Four hundred ninety-nine GSVs in 423 subjects with varicose veins were treated over a 3-year period with 810-nm diode laser energy delivered percutaneously into the GSV via a 600- micro m fiber. Tumescent anesthesia (100-200 mL of 0.2% lidocaine) was delivered perivenously under ultrasound (US) guidance. Patients were evaluated clinically and with duplex US at 1 week, 1 month, 3 months, 6 months, 1 year, and yearly thereafter to assess treatment efficacy and adverse reactions. Compression sclerotherapy was performed in nearly all patients at follow-up for treatment of associated tributary varicose veins and secondary telangiectasia.

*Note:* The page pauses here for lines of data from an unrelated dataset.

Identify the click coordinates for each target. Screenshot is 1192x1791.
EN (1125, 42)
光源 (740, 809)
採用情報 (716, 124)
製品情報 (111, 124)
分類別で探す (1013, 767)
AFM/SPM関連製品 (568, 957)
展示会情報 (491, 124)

Successful occlusion of the GSV, defined as absence of flow on color Doppler imaging, was noted in 490 of 499 GSVs (98.2%) after initial treatment. One hundred thirteen of 121 limbs (93.4%) followed for 2 years have remained closed, with the treated portions of the GSVs not visible on duplex imaging. Of note, all recurrences have occurred before 9 months, with the majority noted before 3 months. Bruising was noted in 24% of patients and tightness along the course of the treated vein was present in 90% of limbs. There have been no skin burns, paresthesias, or cases of deep vein thrombosis.

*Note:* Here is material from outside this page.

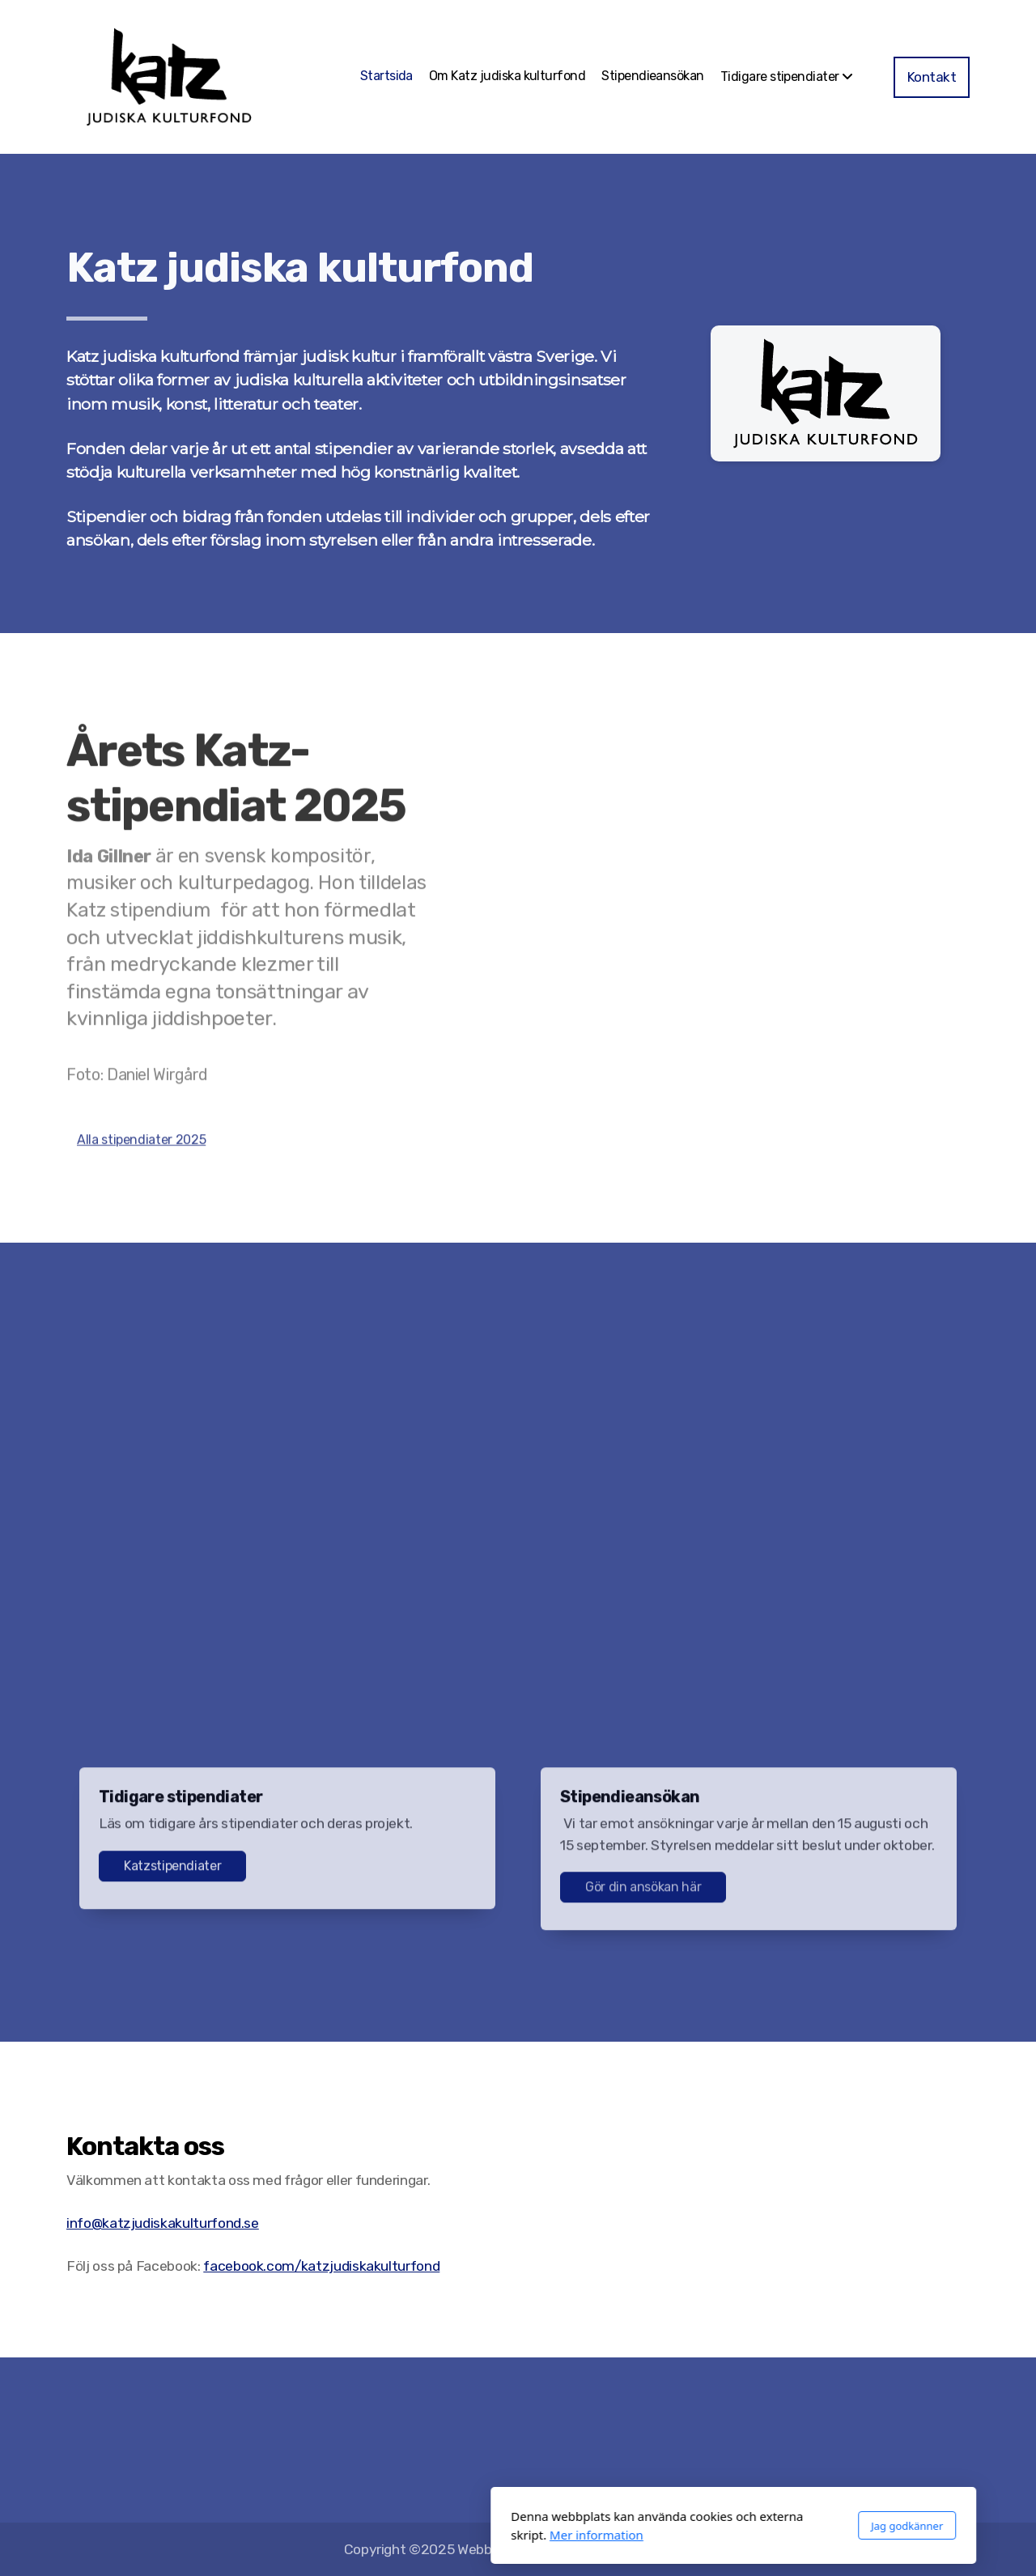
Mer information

Long-term results available in 499 limbs treated with endovenous laser demonstrate a recurrence rate of less than 7% at 2-year follow-up. These results are comparable or superior to those reported for the other options available for treatment of GSV reflux, including surgery, US-guided sclerotherapy, and radiofrequency ablation. Endovenous laser appears to offer these benefits with lower rates of complication and avoidance of general anesthesia.
报告腔内激光治疗大隐静脉(GSV)因隐股静脉交界处(SFJ)功能不全所致反流的长期随访结果。

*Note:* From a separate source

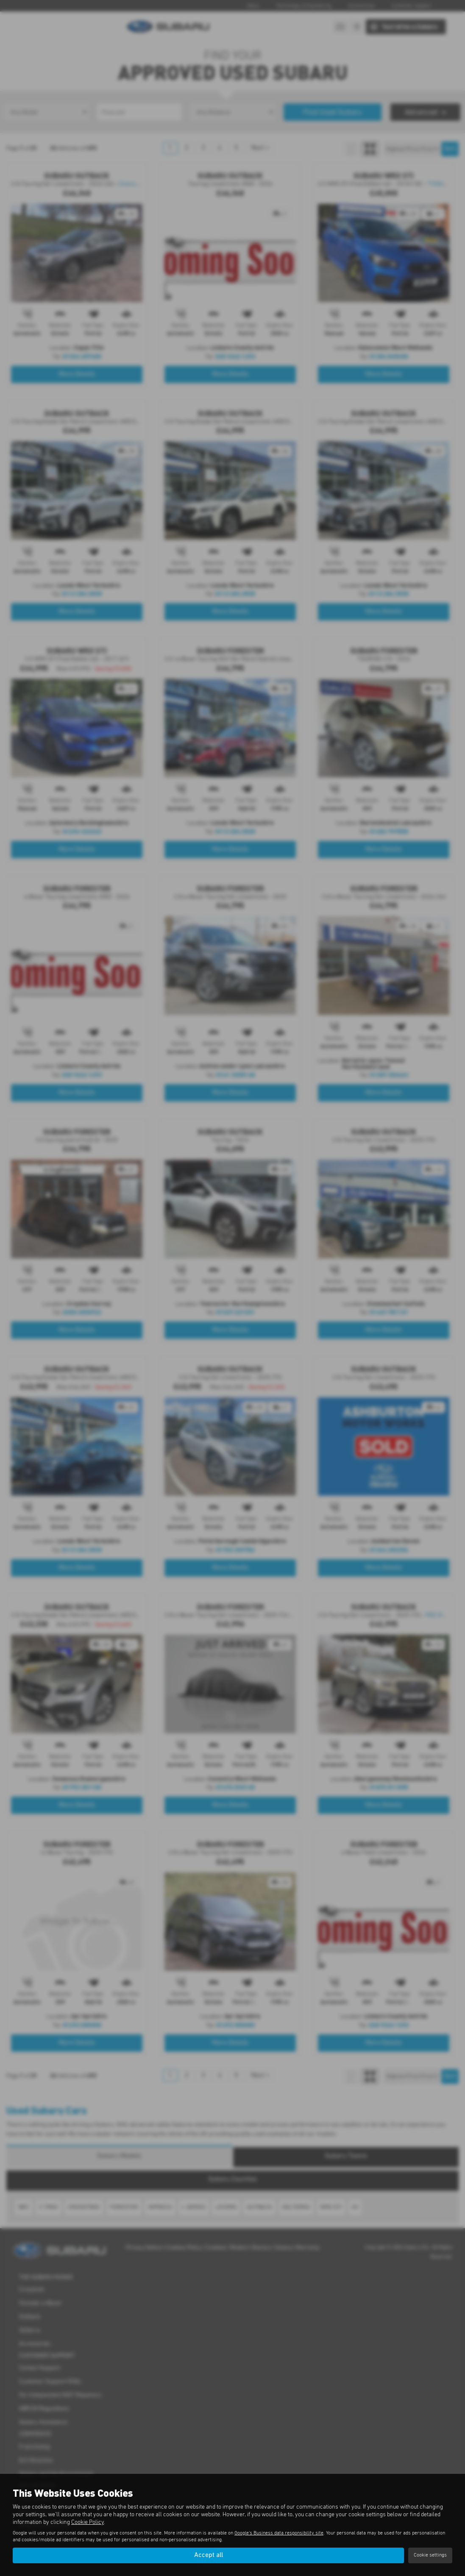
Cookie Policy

在3年期间,对423例静脉曲张患者的499条大隐静脉进行治疗,通过一根600微米的光纤经皮将810纳米二极管激光能量输送到大隐静脉内。在超声(US)引导下经静脉给予肿胀麻醉(100 - 200毫升0.2%利多卡因)。在1周、1个月、3个月、6个月、1年及此后每年对患者进行临床评估和双功超声检查,以评估治疗效果和不良反应。几乎所有患者在随访时均进行压迫硬化疗法,以治疗相关的属支静脉曲张和继发性毛细血管扩张。
初次治疗后,499条大隐静脉中有490条(98.2%)实现了成功闭塞,定义为彩色多普勒成像显示无血流。在随访2年的121条肢体中,有113条(93.4%)保持闭塞状态,大隐静脉的治疗部分在双功成像中不可见。值得注意的是,所有复发均发生在9个月之前,大多数发生在3个月之前。24%的患者出现瘀斑,90%的肢体在治疗静脉走行处有紧绷感。未发生皮肤烧伤、感觉异常或深静脉血栓形成病例。
对499条肢体进行腔内激光治疗的长期结果显示,在2年随访时复发率低于7%。这些结果与报道的其他治疗大隐静脉反流的方法(包括手术、超声引导下硬化疗法和射频消融)相当或更优。腔内激光似乎能以较低的并发症发生率和避免全身麻醉的方式提供这些益处。